→ Exercise prompt
State how many lines of the data contain the word "Camiseta", and write nothing besides the number.

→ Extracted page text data
_ _ _ _ _
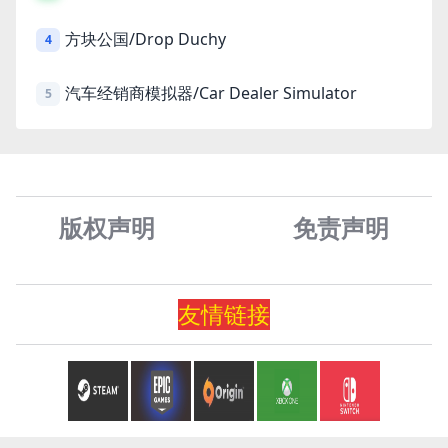
方块公国/Drop Duchy
4
汽车经销商模拟器/Car Dealer Simulator
5
版权声明
免责声
明
友情
链
接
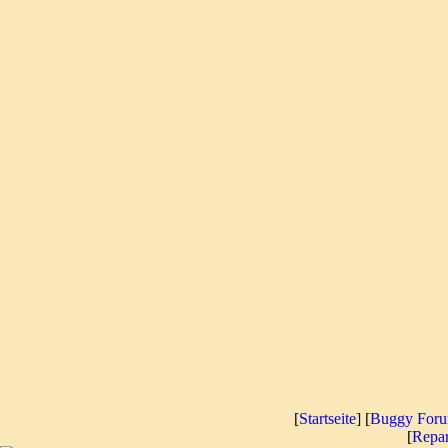
[
Startseite
] [
Buggy For
[
Repar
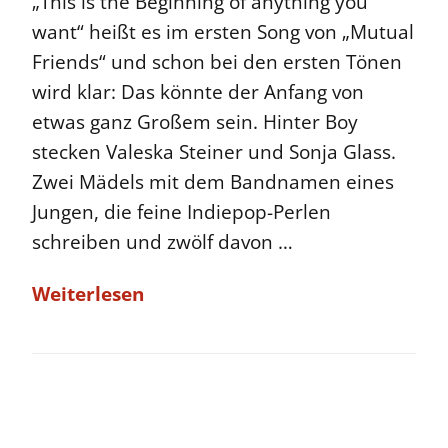
„This is the Beginning of anything you
want“ heißt es im ersten Song von „Mutual
Friends“ und schon bei den ersten Tönen
wird klar: Das könnte der Anfang von
etwas ganz Großem sein. Hinter Boy
stecken Valeska Steiner und Sonja Glass.
Zwei Mädels mit dem Bandnamen eines
Jungen, die feine Indiepop-Perlen
schreiben und zwölf davon …
Weiterlesen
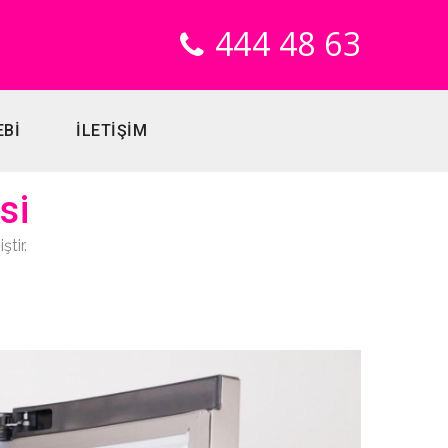
444 48 63
EBİ
İLETİŞİM
si
tir.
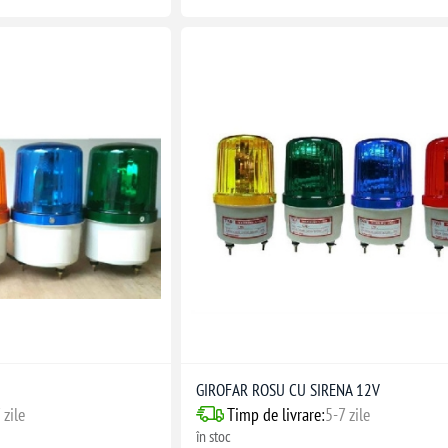
GIROFAR ROSU CU SIRENA 12V
 zile
Timp de livrare:
5-7 zile
în stoc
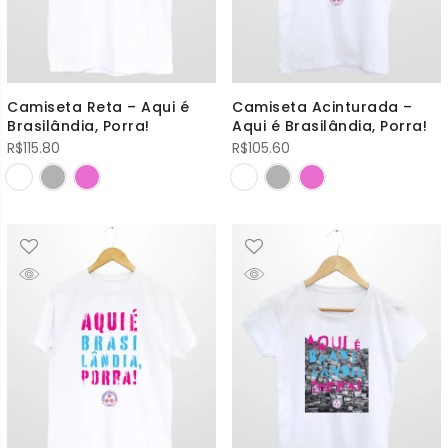
Camiseta Reta – Aqui é
Camiseta Acinturada –
Brasilândia, Porra!
Aqui é Brasilândia, Porra!
R$
115.80
R$
105.60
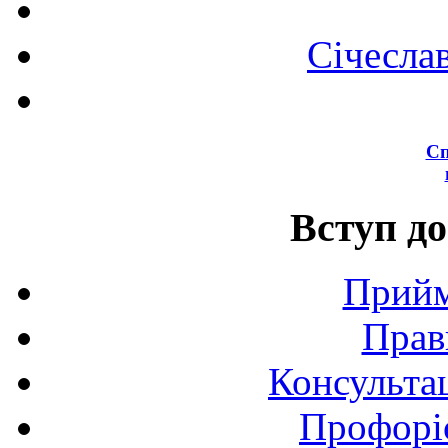
Січесла
Сп
Вступ до
Прийм
Прав
Консультац
Профоріє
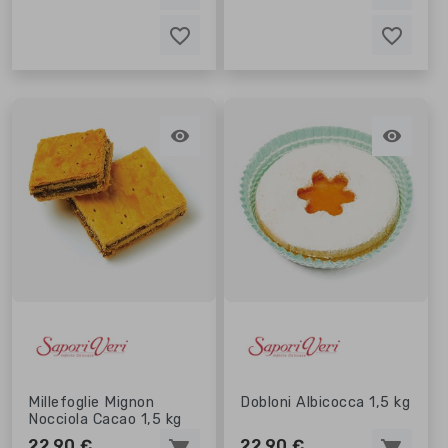
favorite_border
favorite_border
favorite_border
favorite_border


Millefoglie Mignon
Dobloni Albicocca 1,5 kg
Nocciola Cacao 1,5 kg
22,90 €
22,90 €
_ _ _ _ _
→ Result of the exercise
2